Not all students share the same conception of Talking Leaves. For example, a ninth-grader who asked to remain anonymous for fear of censure from his peers believes that the process of Talking Leaves is all about the constructive criticism that prepares you for the real world. “People at this school are stubborn,” he stated, “I think sometimes they need to fail in order to realize they are wrong. At the end of Talking Leaves, I want to have created a presentation that no one can poke holes in. I want to have strong, solid ideas backed up with proof.”
Advisors led their advisees through the process of their first Talking Leaves in January. Reflecting on that experience, Haney said that Talking Leaves is meant to “help students realize the academic revelations they have had throughout the year, and synthesize multiple ideas into one overall hypothesis they have developed about how they interact with the world.” However, Chang noticed that students “haven’t had practice reflecting personally about what matters to them in their education. It’s kind of an unfamiliar territory, and it seemed simultaneously valuable and challenging to approach that.”
It seems that students are beginning to learn from their Talking Leaves experiences, and as Alanis said, “it’s taught me that you can’t do work last minute. For this program, you have to go deeper and make it meaningful for you, and I know from now on I won’t procrastinate and will really take it seriously.”
Martin also said, “I’ve learned it is hard to do a Talking Leaves presentation on something you don’t connect to, so it’s important that you are passionate about the subject.”
Chang said, “The idea was to demonstrate that academic inquiry is not a matter of taking classes, but integrating your studies into a theory of the world and knowledge itself. To me, academically, it is the most beautiful thing that the Sequoyah High School is doing. It’s the academic equivalent of SIP [the school’s Social Innovation Program], connecting to the idea that there is a wider world that we are participating in.”
While Talking Leaves continues to evolve, faculty and students alike have visions for its development.
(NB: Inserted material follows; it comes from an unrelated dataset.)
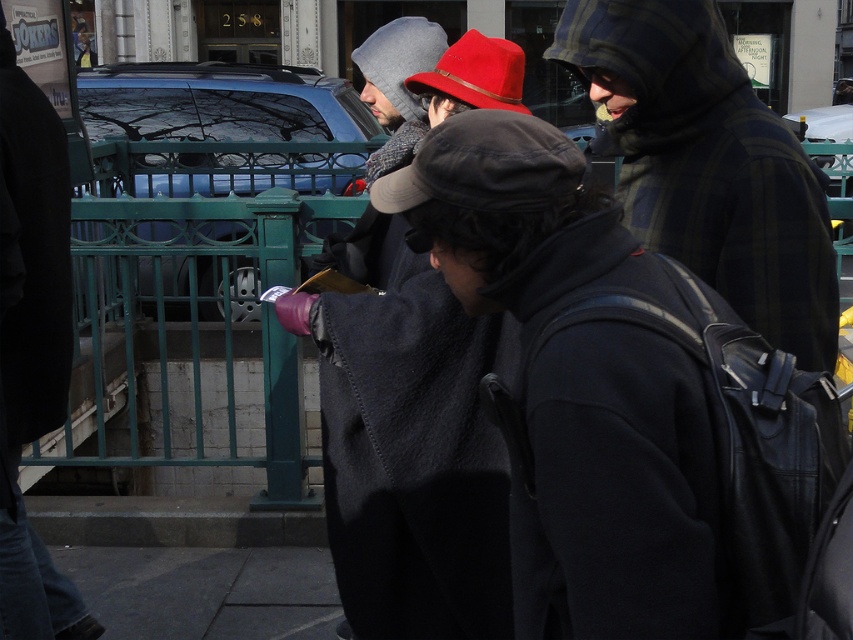 Does red felt hat at center have a greater height compared to matte black coat at center?

No.

Can you confirm if red felt hat at center is positioned to the right of matte black coat at center?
Alanis hopes that the program will “become something that students don’t see as a hassle, but will look forward to, and be excited to present to their friends and teachers.”
Haney believes we are already improving. “Last year [last semester] was painful,” she said, “but this term, both the students and the teachers have a better idea of what they are doing.” To that end, Haney, Chang, and math teacher Ronnie Bryan all gave Talking Leaves of their own during morning meetings earlier this year. Haney said, “we have given more time to work, more support, more examples, and have shown students what exactly they are supposed to be doing. They are learning more than they think they are, and sometimes the most frustrating experiences are the most meaningful.”
Chang also noted that frustration might be a part of the goal, rather than a pitfall to be avoided. He said that he wants Talking Leaves to be “the hardest thing students do here, not for some grade, but because this shows that you did something here, or you didn’t.”